FMCW LIDAR by Scantinel: Game changer for autonomous driving

By Dr. Michael Richter, Commercial Managing Director at Scantinel Photonics – LIDAR is considered to be the key technology for self-propelled vehicles. Frequency Modulated Continuous Wave (FMCW) LIDAR – a cumbersome abbreviation for a disruptive technology – will facilitate the breakthrough in autonomous driving and, according to experts, will completely force the currently used Time of Light (TOF) LIDAR systems out of the market.

Scantinel Photonics, a venture company supported by ZEISS Ventures, is the only European company in the field of FMCW LIDAR. Scantinel can draw on decades of experience in the ZEISS Group’s optics, photonics and semiconductor technology sectors, among others.

Autonomous driving is the innovation driver for the entire automotive industry. Self-propelled cars, autonomous taxis, delivery services and buses will revolutionize the entire mobile ecosystem.

Autonomous driving has the potential to turn the entire classical supply chain in the automotive industry upside down or to have completely new players appear on the scene. The Intel company Mobileye was recently allowed to test-drive the system in the Bavarian capital Munich. Intel bought the company in 2017 for 15.3 billion US Dollars. Amazon has just bought the startup Zoox, a company for autonomous driving, for 1.2 billion dollars.

it is not by coincidence that the name LIDAR is reminiscent of radar. Both methods are used for detection and distance measurement by analyzing reflected wave patterns.

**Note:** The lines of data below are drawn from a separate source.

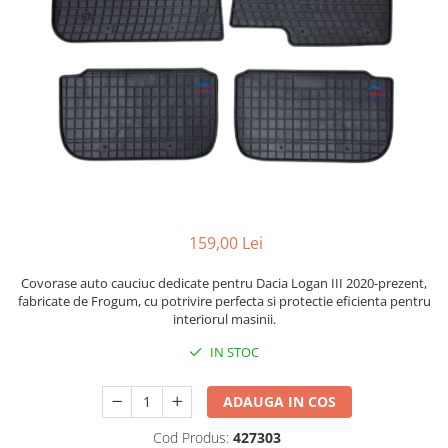
Bare Portbagaj
Brelocuri Auto Metalice Chei
Capace Prezoane
Carcase Chei Auto
Carcasa cheie Audi
Carcasa cheie Bmw
Carcasa cheie Dacia
Carcasa Cheie Fiat
Carcasa Cheie Ford
159,00 Lei
Carcasa Cheie Hyundai
Carcasa Cheie Mercedes Benz
Covorase auto cauciuc dedicate pentru Dacia Logan III 2020-prezent,
fabricate de Frogum, cu potrivire perfecta si protectie eficienta pentru
Carcasa Cheie Opel
interiorul masinii.
Carcasa Cheie Peugeot
IN STOC
Carcasa Cheie Renault
Carcasa Cheie Skoda
ADAUGA IN COS
Carcasa Cheie Toyota
Carcasa Cheie Volkswagen
Cod Produs:
427303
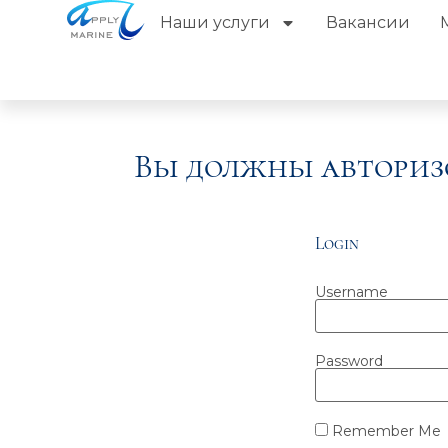
Наши услуги
Вакансии
Вы должны авториз
Login
Username
Password
Remember Me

FMCW RADAR is already being offered as a standard driver assistance system in the automotive industry. In contrast to radar, FMCW LiDAR does not use radio waves but light in the form of lasers, thus enabling better image resolution and improved detection of objects, such as pedestrians and cyclists.

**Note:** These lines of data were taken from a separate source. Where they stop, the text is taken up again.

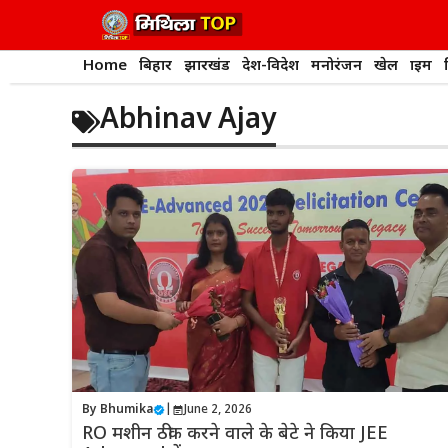
Skip
to
content
Home
बिहार
झारखंड
देश-विदेश
मनोरंजन
खेल
क्राइम
Abhinav Ajay
By
Bhumika
|
June 2, 2026
RO मशीन ठीक करने वाले के बेटे ने किया JEE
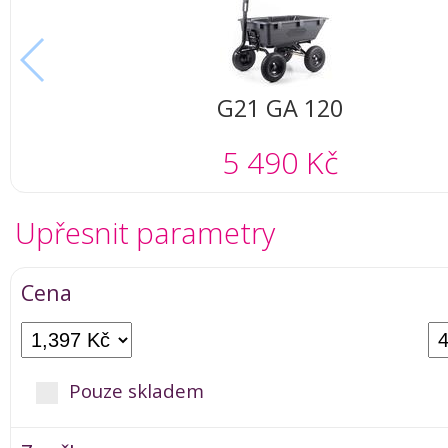
G21 GA 120
5 490 Kč
Upřesnit parametry
Cena
Pouze skladem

This FMCW LiDAR technology has significant advantages over conventional methods.

  • Range of 250 m+ and very robust against bad weather conditions (e.g. fog, snowfall) or direct sunlight
  • Immune to sensor cross-talk and self-interference: Light impulses from other sensors cannot be confused or disturbed by own, previously sent impulses.
  • Simultaneous measurement of distance and speed in each data point and thus reduced computing effort and system cost – Low cost and scalability by using highly integrated PiCs (Photonic integrated circuits)

One of the reasons why FMCW LIDAR technology is so powerful is that the sensors used can detect the smallest possible amount of light – a photon. Scantinel’s FMCW LIDAR operates in the wavelength range of 1550 nm, thus the laser meets the required high standards of eye safety. In addition, it can provide accurate measurement results even under limited visibility conditions, for example in fog, rain or snowfall.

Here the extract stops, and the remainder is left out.